Achieving this won’t be straightforward. As things stand , with the exception of high value items like cars, the economic case for a repair economy doesn’t add up. “For things like the toasters and kettles, because you can buy them new for £10- £15, they’d have to be offering repair for three pounds for it to make sense,” said Dear.

But Dear, Wiens, Miodownik and others all believe that with the right interventions it should be possible to stimulate the growth of a repair economy that benefits both consumers and manufacturers. 

“Repair incurs about 20 per cent VAT, so if you want an economic lever that you can press tomorrow to increase the jobs in the repair market by 20 per cent, you just get rid of VAT on repair,” said Miodownik.

Another potential lever, he believes, is the introduction of transparent re-use targets, where manufacturers are incentivised to build products that last: “We want these sets of products which we see as essential to any household, like the washing machine to last for at least 10 years.

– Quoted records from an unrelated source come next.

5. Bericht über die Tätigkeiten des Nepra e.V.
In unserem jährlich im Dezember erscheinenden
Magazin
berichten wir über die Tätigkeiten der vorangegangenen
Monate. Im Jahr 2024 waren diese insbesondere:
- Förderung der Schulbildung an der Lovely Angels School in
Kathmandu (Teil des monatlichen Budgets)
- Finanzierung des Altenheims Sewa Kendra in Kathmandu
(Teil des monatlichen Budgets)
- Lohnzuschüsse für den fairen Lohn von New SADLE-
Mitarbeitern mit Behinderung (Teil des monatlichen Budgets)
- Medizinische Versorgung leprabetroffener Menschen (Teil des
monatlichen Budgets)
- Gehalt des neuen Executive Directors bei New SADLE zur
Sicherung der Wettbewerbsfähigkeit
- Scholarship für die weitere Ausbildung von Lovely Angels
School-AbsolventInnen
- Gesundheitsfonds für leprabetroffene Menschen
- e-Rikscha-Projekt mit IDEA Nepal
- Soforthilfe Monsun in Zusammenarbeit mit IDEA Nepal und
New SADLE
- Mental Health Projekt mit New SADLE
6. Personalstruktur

We want to create a landscape in which the manufacturers deliver that and therefore deliver lower environmental impact. But we want them to make money and the ones that can do it best to win.”

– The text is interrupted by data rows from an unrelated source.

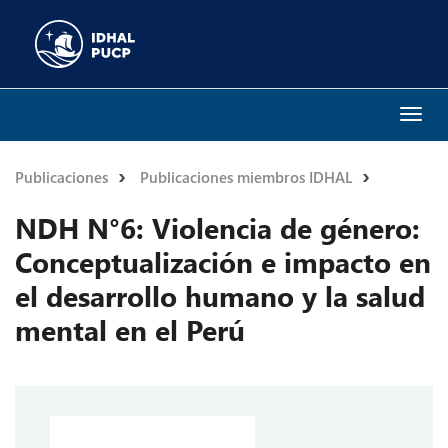
Togg
navi
Publicaciones
Publicaciones miembros IDHAL
NDH N°6: Violencia de género:
Conceptualización e impacto en
el desarrollo humano y la salud
mental en el Perú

Miodownik said that many of the manufacturers he’s spoken to are enthusiastic about the idea, open to the idea of shifting to a model where they make their money from repair, and also open to making the changes to warranties. “If you say as a manufacturer I expect this washing machine to last ten years …you ought to be able to put a warranty for 10 years and there’s really no reason why the manufacturers are afraid of that. The big brands don’t seem to be afraid of changing the warranty law. If you mandated it by law, then it would cut out all the cheap people.”

For Kyle Wiens it’s about building a durable brand proposition. “I think that for a long time, there’s been a race to the bottom in terms of pricing. You have to compete on your brand fundamentals, and that includes longevity. Why would I spend more for a quality kettle? Well, because it won’t break every three years, and when it does break, and when the heating element does wear out, in 10 years, I know I can get a replacement, and that’s something that will last me for my entire lifetime. That’s what we should be manufacturing: durable goods and looking at lifespan in decades.”

It’s perhaps a forlorn, naïve hope to think that global manufacturing is even capable of shifting away from the consumerist models that continue to drive the growth of some of the world’s biggest companies. But ultimately - whatever the economic challenges - manufacturers will have no choice but to embrace a different model, believes Miodownik: “We only have to have a few years in a row where the environment gets really, really bad and at some point the customers are going to start saying “What have you been doing?” They won’t blame themselves for just buying crap. They’ll blame the manufacturers for producing the crap that they bought. And when that day happens you better have said we have this other product that is much more sustainable, and here’s our plan.” 

I feel like people don’t know how to repair things anymore. They don’t understand what engineering is and they can’t fall in love with engineering

Prof Mark Miodownik

Alongside saving the planet, there is one other tantalising side-effect of the repair revolution: its potentially transformative impact on the world of engineering skills. 

One immediate benefit is that it creates jobs. “What’s amazing about the repair economy if you get I get it right is that there’s lots of local high paid jobs,” said Miodownik, “As AI erodes jobs we need good local jobs for people and these are real jobs.”

More broadly, however, many believe a resurgence of repair could play a key role in addressing the manufacturing and engineering sectors’ critical shortage of skills. “I feel like people don’t know how to repair things anymore,” said Miodownik, “they don’t understand what engineering is and they can’t fall in love with engineering.” 

Kyle Wiens agrees that a repair economy could help turn this around:Repair teaches engineering. We can’t lose a repair economy, because that is the gateway to engineering tinkering, the sort of fundamentals that will enable us to end up with the next generation of things. When you put proprietary screws on the bottom of it and you glue everything together, how is a kid going to take that apart?”